Bellentre étant construite près d’une mine, nous avons d’abord vérifié l’éventuelle présence de métaux dans l’eau et l’alimentation. Puis nous avons examiné le bois dans les chalets, analysé le plomb dans l’ensemble des canalisations du réseau d’eau potable, la neige artificielle, les lignes hautes tensions, dosé le radon, effectué des prélèvements… Chaque fois qu’émergeait une nouvelle hypothèse dans les lectures scientifiques, nous la testions sur le terrain.

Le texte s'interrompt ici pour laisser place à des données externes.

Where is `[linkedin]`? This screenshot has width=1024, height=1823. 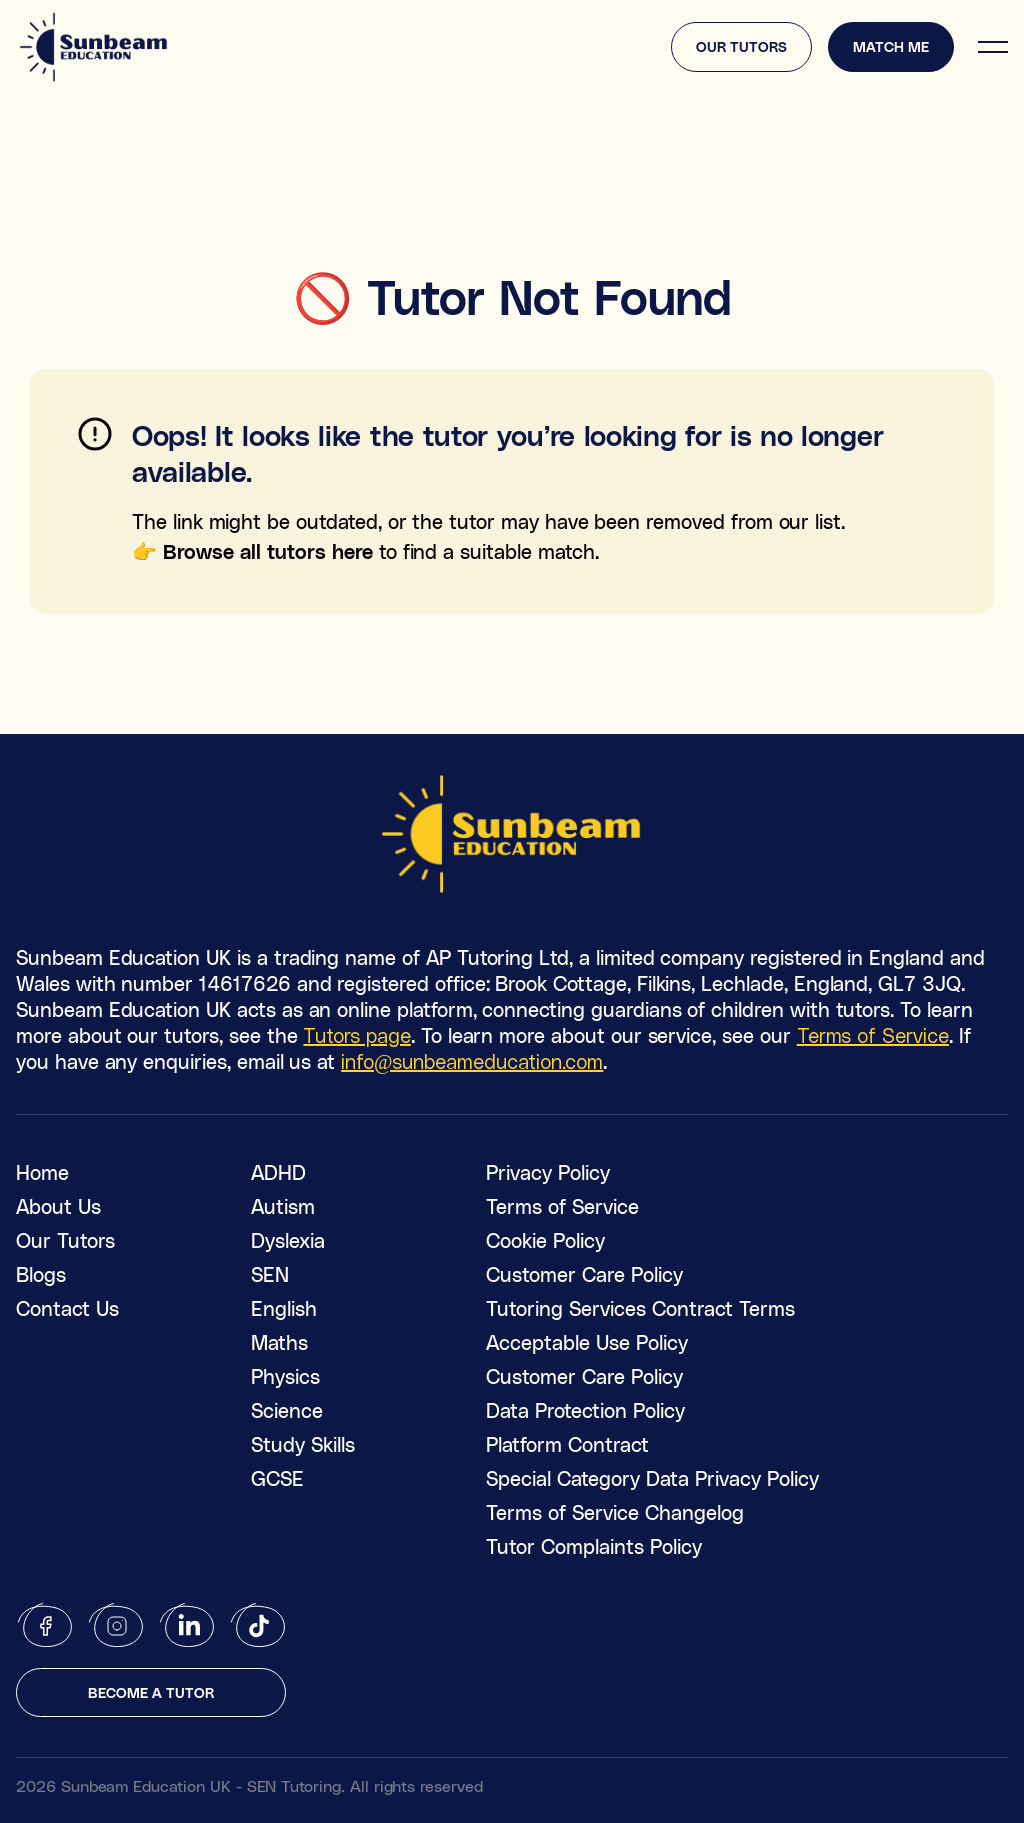
[linkedin] is located at coordinates (187, 1625). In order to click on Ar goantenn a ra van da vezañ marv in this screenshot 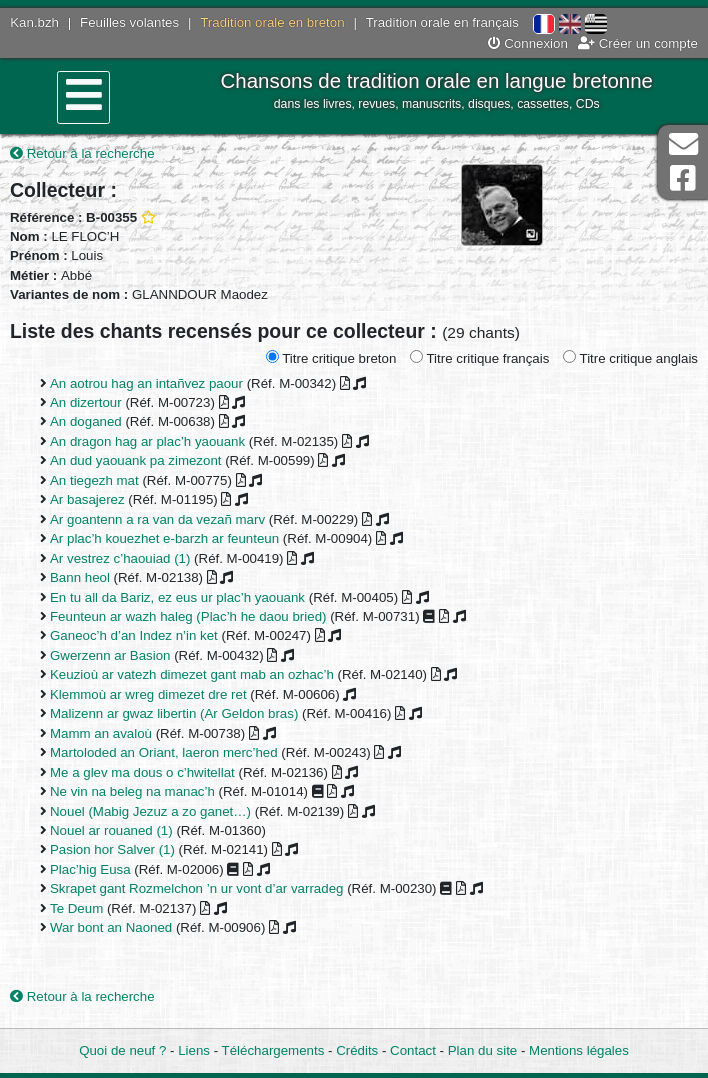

Nous avons aussi testé la concentration de BMAA, une toxine aux effets reconnus qui était à l’origine d’un cluster sur l’île de Guam, dans le Pacifique. Mais le dosage dans les eaux et aliments de Bellentre n’a rien révélé de significatif. Ce travail a été fait en collaboration avec l’équipe de Limoges et l’ESCPI (Ecole supérieure de physique et de chimie industrielles de la ville de Paris, avec l’aide de l’ ANR (Agence nationale de la recherche) et de l’ANSES (Agence nationale de sécurité sanitaire alimentaire nationale). Dès le début, William Camu nous avait orienté vers les habitudes de vie des habitants. Nous menions ainsi des centaines d’entretiens pour collecter le plus de données possibles sur leur vie, depuis leur naissance jusqu’à leur début dans la maladie.
“C’est un deuxième Guam”
Quand est-ce que le champignon se dégage des autres facteurs ?
Très tard malheureusement. Nous avons interrogé les malades, leur conjoint, et les habitants d’autres villages de montagne en bonne santé. Trois facteurs différenciaient les patients des autres personnes interrogées, y compris de leur conjoint : le gibier, le pissenlit et le champignon. Nous n’avions pas de piste pour le pissenlit. Quant au gibier, nous avons testé la présence de toxines, mais en vain. Restaient les morilles qui apparaissaient dans le compte-rendu des échanges, et parfois les “fausses-morilles” mais nous n’avons pas tout de suite fait le lien.
C’est Peter Spencer, toxicologue de renommée internationale, et expert de l’isolat de Guam qui nous incite à explorer cette piste. Il avait été confronté aux mêmes cas dans le Michigan. Le Pr Camu l’avait rencontré lors du congrès de neurologie environnementale RISE. “C’est un deuxième Guam, avait-il dit. Il faut que je vienne vous aider”. Tout s’accélère alors, et nous retournons au village pour une série d’interrogatoires, basée sur les champignons : qu’est-ce que vous mangez, comment ramassez-vous vos champignons, où est-ce que vous les récoltez, comment les identifiez-vous, quelles couleurs ont-ils, comment les cuisez-vous etc. Déjà, plusieurs indices nous interpellent : les personnes atteintes de SLA ne cuisaient pas les champignons, ou très peu. Il faut savoir que même la morille possède une toxine non connue qui peut être très dangereuse pour certaines personnes et inoffensive pour d’autres. Dans tous les cas, il faut la cuire au moins 45 minutes, jeter l’eau de cuisson et cuire à nouveau. Les habitants nous ont également donné des échantillons de leur cueillette, que nous avons fait analyser. Leur identification visuelle a révélé la présence de gyromitres, ou fausses morilles dans les échantillons. Un champignon interdit à la vente et à la consommation depuis 1991, en raison de sa toxicité.
S’agissait-il d’erreurs de cueillette ?
C’était notre première hypothèse en effet. Mais le dénouement est en réalité plus complexe. Au cours d’un dernier échange avec les habitants, en 2018, l’un d’eux nous a révélé qu’ils ramassaient et consommaient les fausses-morilles de manière volontaire. Il s’agissait d’une tradition. Son interdiction à la vente n’avait pas vraiment été comprise. En la consommant à petite dose – et pour son goût particulièrement apprécié -, les effets n’étaient pas perceptibles immédiatement. Si leurs conjoints et leurs enfants ont été épargnés, c’est que ce plat n’était pas mangé en famille, en raison de son interdiction. Un doute devait planer. Ils consommaient donc des fausses-morilles entre amis ou entre collègues. Cette prolifération de SLA a été un réel traumatisme pour les habitants de la région. D’autant plus que l’enquête s’est étendue sur plus de dix ans. Aujourd’hui, on ne compte plus aucun cas de SLA autour de Bellentre et Montchavin.